Вечерами, перед закатом, он устраивался возле клетки и, натерев канифолью смычок, играл что-нибудь печальное, почти беззвучное, едва касаясь волосом трепетных струн.
– Все евреи странники, – задумчиво говорил Авельянеда, вглядываясь в седеющий небосвод.
– Стало быть, вы тоже еврей? – улыбался скрипач.
– В какой-то мере, Сегундо. В какой-то мере, – еще более задумчиво отвечал Авельянеда.
Сегундо не возражал.
Охранники общению не препятствовали, поскольку получали с “концертов” небольшую мзду. Позднее за отдельную плату они даже удостоили скрипача места в фургоне, так что ему уже не приходилось бежать сломя голову на вокзал и выстаивать в очереди за билетом. Пользуясь их покровительством, днем, в часы выступлений, он располагался так близко к клетке, как не позволялось больше никому, дабы ни один сентимо, предназначавшийся диктатору, не упал мимо Сегундовой шляпы.

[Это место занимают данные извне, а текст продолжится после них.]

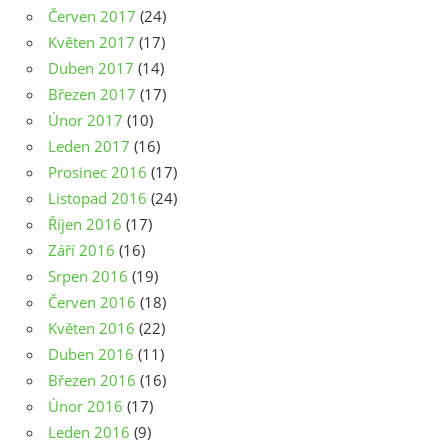
Červen 2017
(24)
Květen 2017
(17)
Duben 2017
(14)
Březen 2017
(17)
Únor 2017
(10)
Leden 2017
(16)
Prosinec 2016
(17)
Listopad 2016
(24)
Říjen 2016
(17)
Září 2016
(16)
Srpen 2016
(19)
Červen 2016
(18)
Květen 2016
(22)
Duben 2016
(11)
Březen 2016
(16)
Únor 2016
(17)
Leden 2016
(9)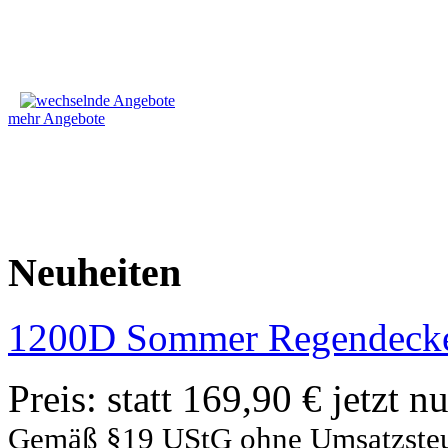
mehr Angebote
Neuheiten
1200D Sommer Regendecke
Preis:
statt 169,90 € jetzt n
Gemäß §19 UStG ohne Umsatzste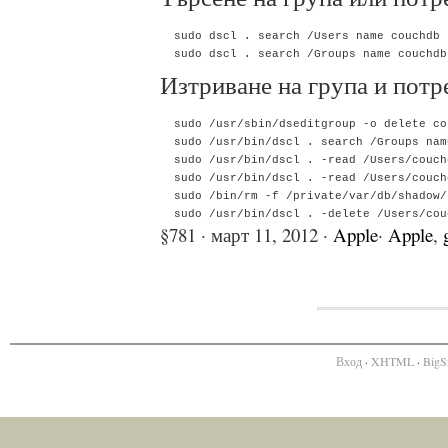
  sudo dscl . search /Users name couchdb

Изтриване на група и потр
  sudo /usr/sbin/dseditgroup -o delete cou
  sudo /usr/bin/dscl . search /Groups nam
  sudo /usr/bin/dscl . -read /Users/couch
  sudo /usr/bin/dscl . -read /Users/couch
  sudo /bin/rm -f /private/var/db/shadow/
§781 · март 11, 2012 ·
Apple
·
Apple
,
Вход
·
XHTML
·
BigS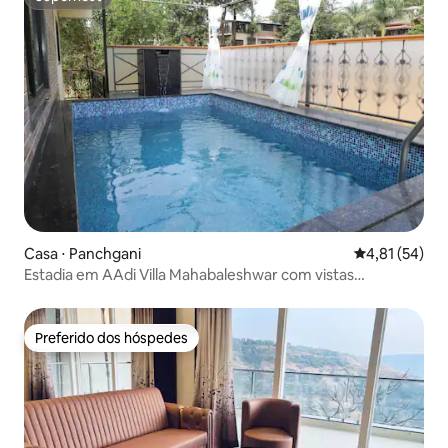
Superhost
Casa ⋅ Panchgani
4,81 de uma a
4,81 (54)
Estadia em AAdi Villa Mahabaleshwar com vistas
panorâmicas
Preferido dos hóspedes
Preferido dos hóspedes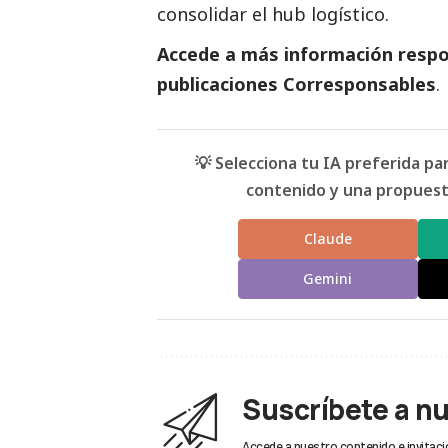
consolidar el hub logístico.
Accede a más información respon
publicaciones Corresponsables
.
💡 Selecciona tu IA preferida p
contenido y una propuesta
Claude
Gemini
Suscríbete a n
Accede a nuestro contenido e invitaci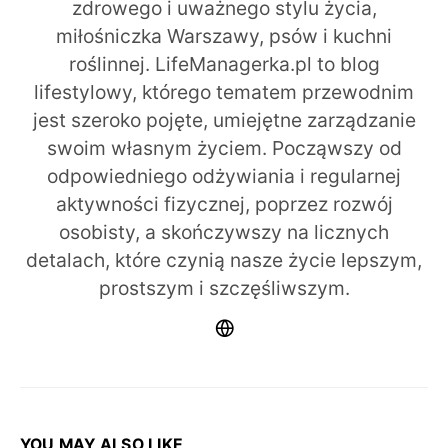
zdrowego i uważnego stylu życia,
miłośniczka Warszawy, psów i kuchni
roślinnej. LifeManagerka.pl to blog
lifestylowy, którego tematem przewodnim
jest szeroko pojęte, umiejętne zarządzanie
swoim własnym życiem. Począwszy od
odpowiedniego odżywiania i regularnej
aktywności fizycznej, poprzez rozwój
osobisty, a skończywszy na licznych
detalach, które czynią nasze życie lepszym,
prostszym i szczęśliwszym.
YOU MAY ALSO LIKE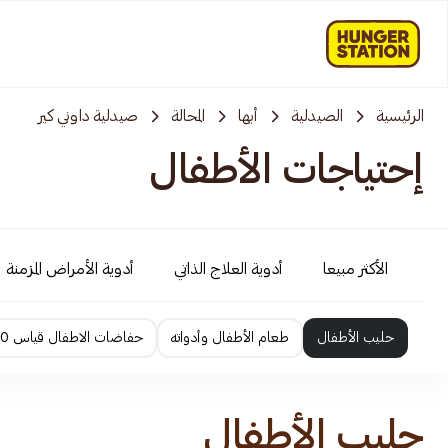
الرئيسية
الصيدلية
أبها
المحالة
صيدلية داوني كير
إحتياجات الأطفال
الأكثر مبيعا
أدوية العلاج الذاتي
أدوية الأمراض المزمنة
حليب الأطفال
طعام الأطفال وأدواته
حفاضات الاطفال قياس 0 الى 2
حليب الأطفال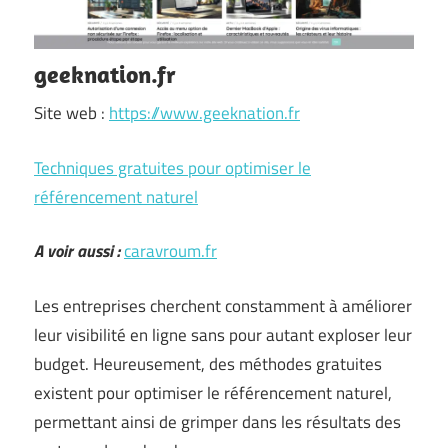
geeknation.fr
Site web :
https://www.geeknation.fr
Techniques gratuites pour optimiser le
référencement naturel
A voir aussi :
caravroum.fr
Les entreprises cherchent constamment à améliorer
leur visibilité en ligne sans pour autant exploser leur
budget. Heureusement, des méthodes gratuites
existent pour optimiser le référencement naturel,
permettant ainsi de grimper dans les résultats des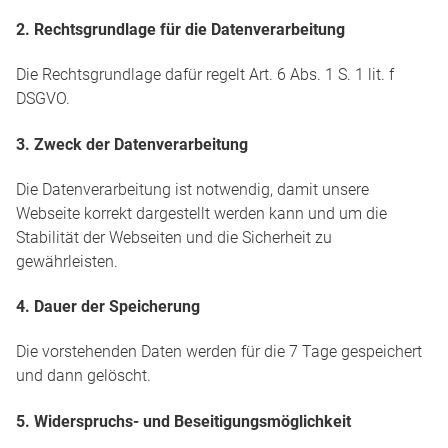
2. Rechtsgrundlage für die Datenverarbeitung
Die Rechtsgrundlage dafür regelt Art. 6 Abs. 1 S. 1 lit. f
DSGVO.
3. Zweck der Datenverarbeitung
Die Datenverarbeitung ist notwendig, damit unsere
Webseite korrekt dargestellt werden kann und um die
Stabilität der Webseiten und die Sicherheit zu
gewährleisten.
4. Dauer der Speicherung
Die vorstehenden Daten werden für die 7 Tage gespeichert
und dann gelöscht.
5. Widerspruchs- und Beseitigungsmöglichkeit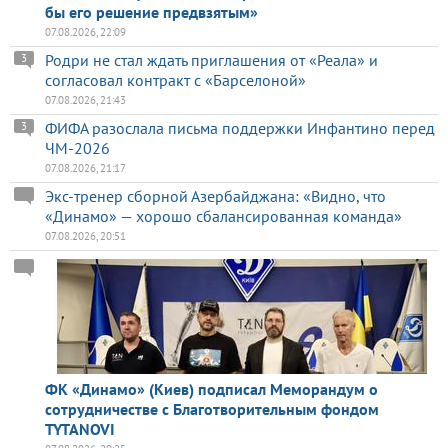
бы его решение предвзятым»
07.08.2026, 22:09
Родри не стал ждать приглашения от «Реала» и
3
согласовал контракт с «Барселоной»
07.08.2026, 21:43
ФИФА разослала письма поддержки Инфантино перед
3
ЧМ-2026
07.08.2026, 21:17
Экс-тренер сборной Азербайджана: «Видно, что
«Динамо» — хорошо сбалансированная команда»
07.08.2026, 20:51
ФК «Динамо» (Киев) подписал Меморандум о
сотрудничестве с Благотворительным фондом
TYTANOVI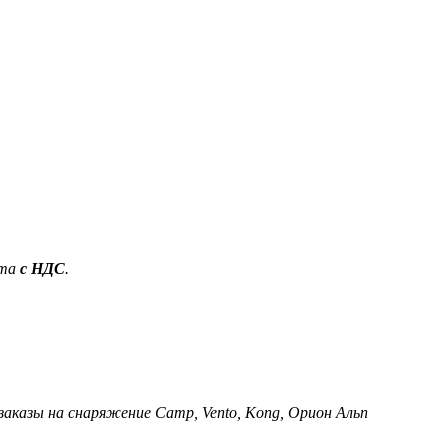
ета
с НДС
.
 заказы на снаряжение Camp, Vento, Kong, Орион Альп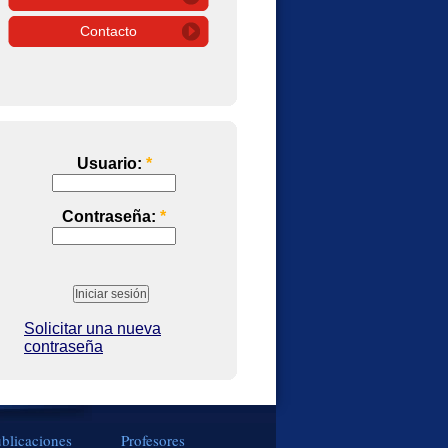
Contacto
Usuario:
*
Contraseña:
*
Solicitar una nueva
contraseña
blicaciones
Profesores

Выручку, которая в больших городах была особенно велика, скрипач не раз пытался разделить с Авельянедой, но тот неизменно отказывался: ему деньги были попросту ни к чему. Иногда, впрочем, – в виде особой прихоти – он мог позволить себе небольшую прибавку к пище, скажем, банку сардин или плитку шоколада, и тогда Сегундо, который всегда был рад услужить, бросался исполнять поручение. Но это случалось довольно редко, и почти все деньги, за вычетом одной-двух песет, перепадавших карабинерам, доставались скрипачу. Часто, набив медью карманы, Сегундо уходил и возвращался уже ночью, навеселе, но Авельянеда, пьяниц в общем-то не терпевший, никогда на него не сердился. Сегундо был, пожалуй, единственным человеком, чье общество приходилось ему по душе. В этом парне было столько обаяния и оптимизма, что Авельянеда прощал ему всё, даже то обстоятельство, что стервец, не чинясь, каждый вечер надирался за его счет. Когда ночью Авельянеда осваивал новые трюки, а блудный скрипач, размягченный бдением в кабаке, трепался с охранниками, резался с ними в “пятерочку” или “мус”, в мире появлялась приятная упорядоченность, которая здесь, в клетке, вполне могла сойти за гармонию.
В остальном Сегундо был почти идеальным спутником. Благодаря ему мрачные клоунские экзерсисы с оттенком явного вызова толпе превратились в настоящие уличные представления. Он умел так всё обставить, так одухотворить, что зрители забывали про клетку и пьедестал, видели в них сценическую условность, такую же бутафорскую, как пылающий на бледном лице исполнителя пунцовый клоунский нос.
– Почтеннейшая публика! – разносился над площадью шутовской призыв Сегундо. – Подайте отставному диктатору! Он столько трудился для вас! Сеньоры! Не проходите мимо! Смелее, смелее, сеньор! Не пожалейте еще монету. Браво!
И монеты сыпались, сыпались щедро, так что другим уличным труппам по всей Испании впору было позавидовать успеху бывшего каудильо.
Денег было так много, что вместо шляпы, уже неспособной вместить пожертвования толпы, Сегундо завел небольшой деревянный ящик из-под американской шипучки, выпрошенный им у хозяйки одного барселонского ресторана. Ящик он для пущего остроумия снабдил надписью “Подайте на новую Империю”, любовно вырезанную им из цветной бумаги. Надпись, впрочем, просуществовала недолго: увидев ее, Авельянеда нахмурился и без лишних объяснений велел крамолу убрать. Скрипач с сожалением подчинился.
Именно Сегундо присоветовал ему завершать свои выступления цирковым комплиментом, заверив, что это придаст им необычайную выразительность. Невозможная с виду мысль – о том, чтобы кланяться презренной черни, – неожиданно пришлась диктатору по душе. Он решил, что в этом будет особенный шик, особая пикантность глумления, вроде той, что крылась в обычае старинных палачей целовать руку своей жертве. Отныне по вечерам Аугусто Авельянеда склонялся перед публикой в глубоком, почтительном реверансе, вкладывая в этот разительный жест весь свой темперамент и артистизм. В такие минуты, почти касаясь пола кончиками пальцев, он словно распахивал перед собой еще одну бездну, в которую прежде ни за что бы не отважился заглянуть. Польщенная публика гудела в ответ, а он, превратно толкуя ее восторг, испытывал острое, почти садистское наслаждение от того, что так, смиряя себя, умел еще больнее задеть ее никчемное плебейское самолюбие.